→ What is being asked
Line count for "with": tally the lines of the records below that contain it, and give only that number.
***
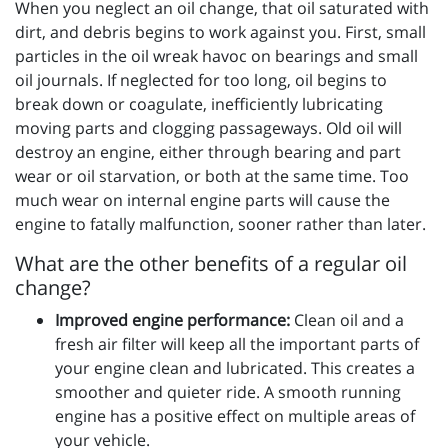
When you neglect an oil change, that oil saturated with
dirt, and debris begins to work against you. First, small
particles in the oil wreak havoc on bearings and small
oil journals. If neglected for too long, oil begins to
break down or coagulate, inefficiently lubricating
moving parts and clogging passageways. Old oil will
destroy an engine, either through bearing and part
wear or oil starvation, or both at the same time. Too
much wear on internal engine parts will cause the
engine to fatally malfunction, sooner rather than later.
What are the other benefits of a regular oil
change?
Improved engine performance:
Clean oil and a
fresh air filter will keep all the important parts of
your engine clean and lubricated. This creates a
smoother and quieter ride. A smooth running
engine has a positive effect on multiple areas of
your vehicle.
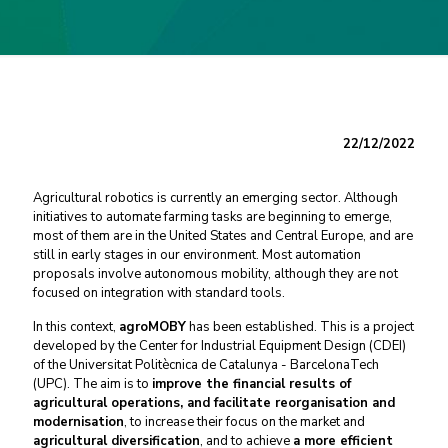
22/12/2022
Agricultural robotics is currently an emerging sector. Although
initiatives to automate farming tasks are beginning to emerge,
most of them are in the United States and Central Europe, and are
still in early stages in our environment. Most automation
proposals involve autonomous mobility, although they are not
focused on integration with standard tools.
In this context,
agroMOBY
has been established. This is a project
developed by the
Center for Industrial Equipment Design
(CDEI)
of the Universitat Politècnica de Catalunya - BarcelonaTech
(UPC). The aim is to
improve the financial results of
agricultural operations, and facilitate reorganisation and
modernisation
, to increase their focus on the market and
agricultural diversification
, and to achieve
a more efficient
***
→ Expected output
2